Au cours des derniers mois, Bwira avait fait l’objet d’actes d’intimidation et de menaces liés à son activité de défenseur des droits humains. Depuis fin juillet, il vivait dans la clandestinité, suite à la rédaction et à la signature d’une lettre ouverte adressée au Président congolais Joseph Kabila, le 30 juillet, sollicitant le retrait du territoire de Masisi de toutes les unités de l’armée et de la police constituées d’anciens membres de groupes armés récemment intégrés dans l’armée et la police congolaises.
Cette lettre ouverte avait également dénoncé les exactions commises récemment par les troupes du Général Bosco Ntaganda, qui est visé par un mandat d’arrêt international émis par la Cour pénale internationale (CPI). Ntaganda, un ex-commandant du Congrès national pour la défense du peuple (CNDP), un groupe rebelle, est actuellement un général dans l’armée congolaise.

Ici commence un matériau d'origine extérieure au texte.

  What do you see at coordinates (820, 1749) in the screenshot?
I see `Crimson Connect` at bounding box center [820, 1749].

Les groupes de défense des droits humains soussignés ont exprimé leur inquiétude quant à la situation des défenseurs des droits humains au Congo qui ne cesse de se détériorer. Plusieurs meurtres de journalistes et de responsables d’associations de défense des droits humains – dont Bruno Koko Cirambiza, Didace Namujimbo, Serge Maheshe et Pascal Kabungulu Kibembi – restent impunis, essentiellement en raison du fait que les procureurs civils et militaires se sont abstenus à ce jour d’ordonner l’ouverture d’enquêtes vigoureuses et impartiales, et du manque évident de volonté politique à ce sujet.

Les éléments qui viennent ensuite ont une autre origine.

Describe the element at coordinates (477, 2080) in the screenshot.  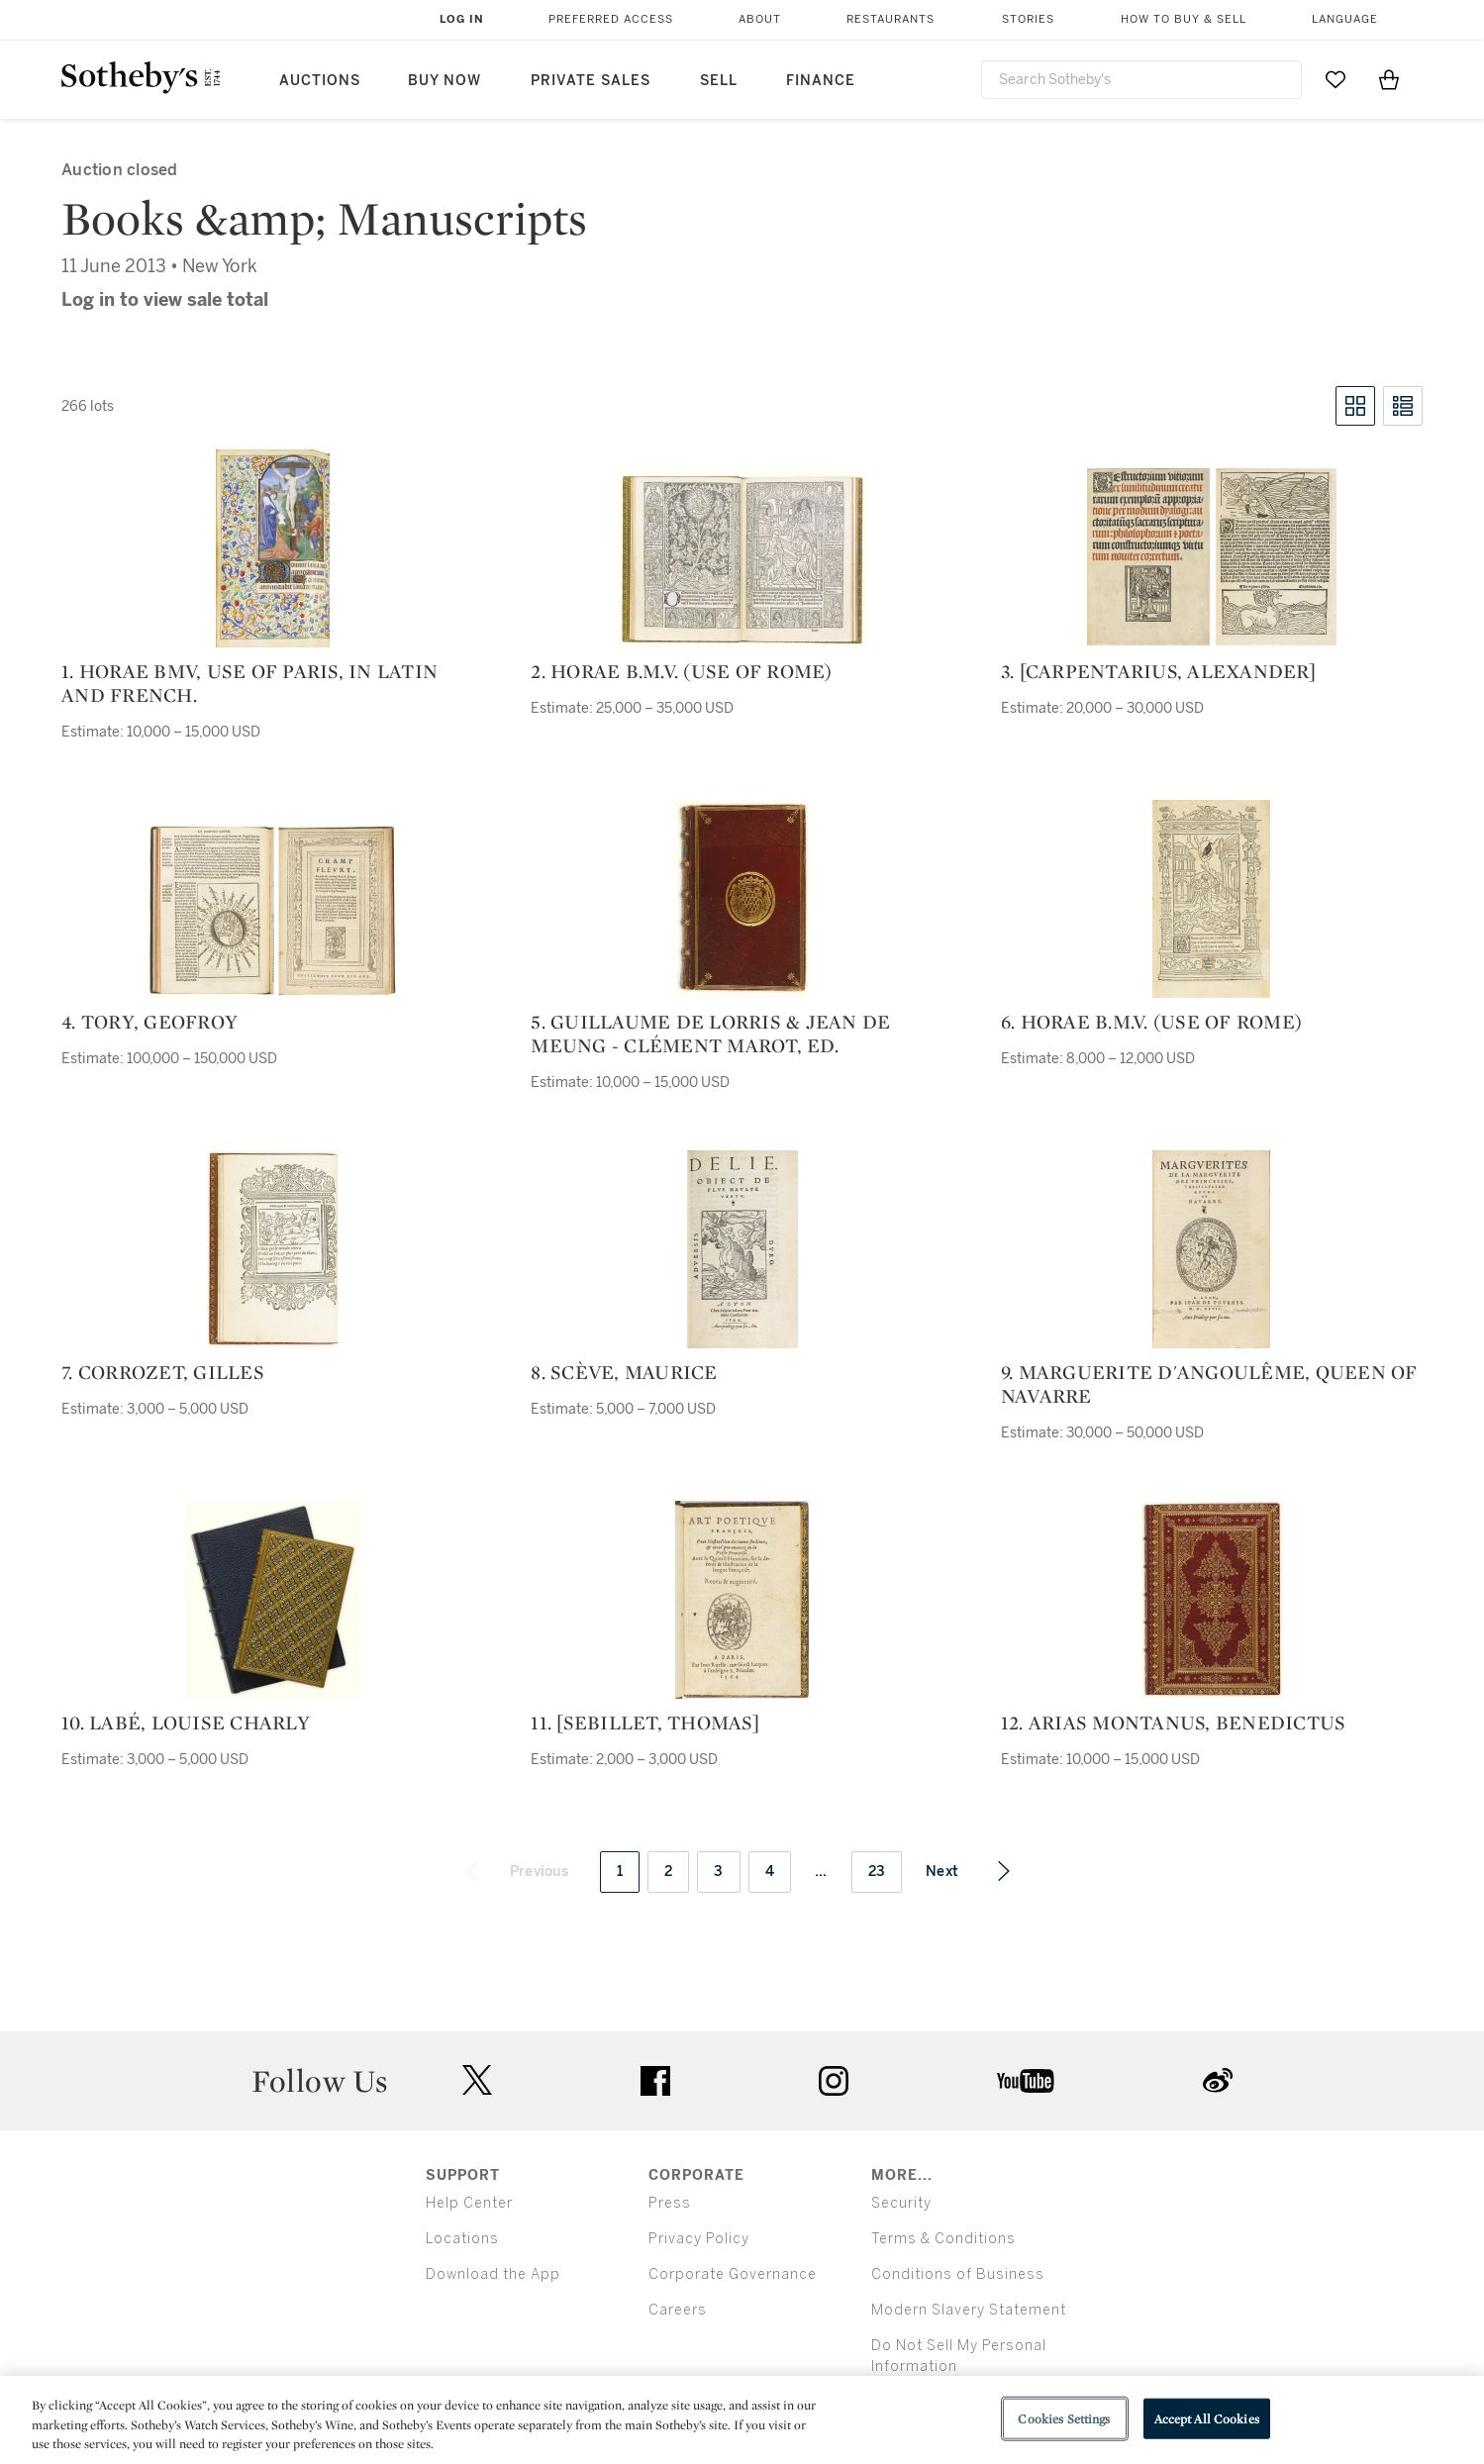
I see `twitter` at that location.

Les groupes soussignés ont demandé aux autorités congolaises d’agir urgemment afin de traduire en justice toute personne responsable de violations des droits humains, et d’assurer la protection de Bwira ainsi que d’autres défenseurs congolais des droits humains.
La coalition des organisations non-gouvernementales a demandé instamment aux autorités congolaises de :
• Condamner publiquement l’enlèvement de Bwira, et réaffirmer leur engagement à lutter contre l’impunité relative aux violations des droits des défenseurs des droits humains ;
• Fournir des soins médicaux appropriés à Bwira, selon sa demande ;
• Diligenter une enquête rapide, impartiale et approfondie afin de déterminer les causes et les circonstances exactes de son enlèvement, et identifier et traduire en justice les responsables conformément au droit congolais et international ;
• Sanctionner et/ou poursuivre tous les officiels qui ont participé à des actes de torture et des mauvais traitements à l’égard de Bwira, ainsi que les supérieurs hiérarchiques qui ont ordonné ou toléré ces actes ;
• S’assurer que les enquêtes sur cette affaire et d’autres enquêtes de ce type sont confiées à la justice civile, conformément aux dispositions de la nouvelle constitution congolaise ;
• Respecter les principes de la liberté d’expression et d’information, et notamment les articles 23, 24 et 27 de la constitution congolaise qui garantissent respectivement le droit à la liberté d’expression, le droit à l’information, et le droit d’adresser aux organes d’État des pétitions, ainsi que les articles 6, 8(2) et 9(3)(a) de la déclaration des Nations Unies sur la protection des défenseurs des droits humains concernant le droit de soumettre aux organes et institutions de l’État des critiques et propositions visant l’amélioration de leur fonctionnement ;
• Respecter la Convention contre la torture et autres peines ou traitements cruels, inhumains ou dégradants, ainsi que le Pacte international relatif aux droits civils et politiques, qui interdit le recours à la torture et à d’autres formes de mauvais traitements ;
• Procéder d’urgence à la définition et à la mise en œuvre d’une politique nationale de protection des défenseurs des droits humains, conformément aux engagements internationaux pris par la République démocratique du Congo ; et
• Procéder à l’exécution du mandat d’arrêt de la CPI à l’égard du Général Bosco Ntaganda.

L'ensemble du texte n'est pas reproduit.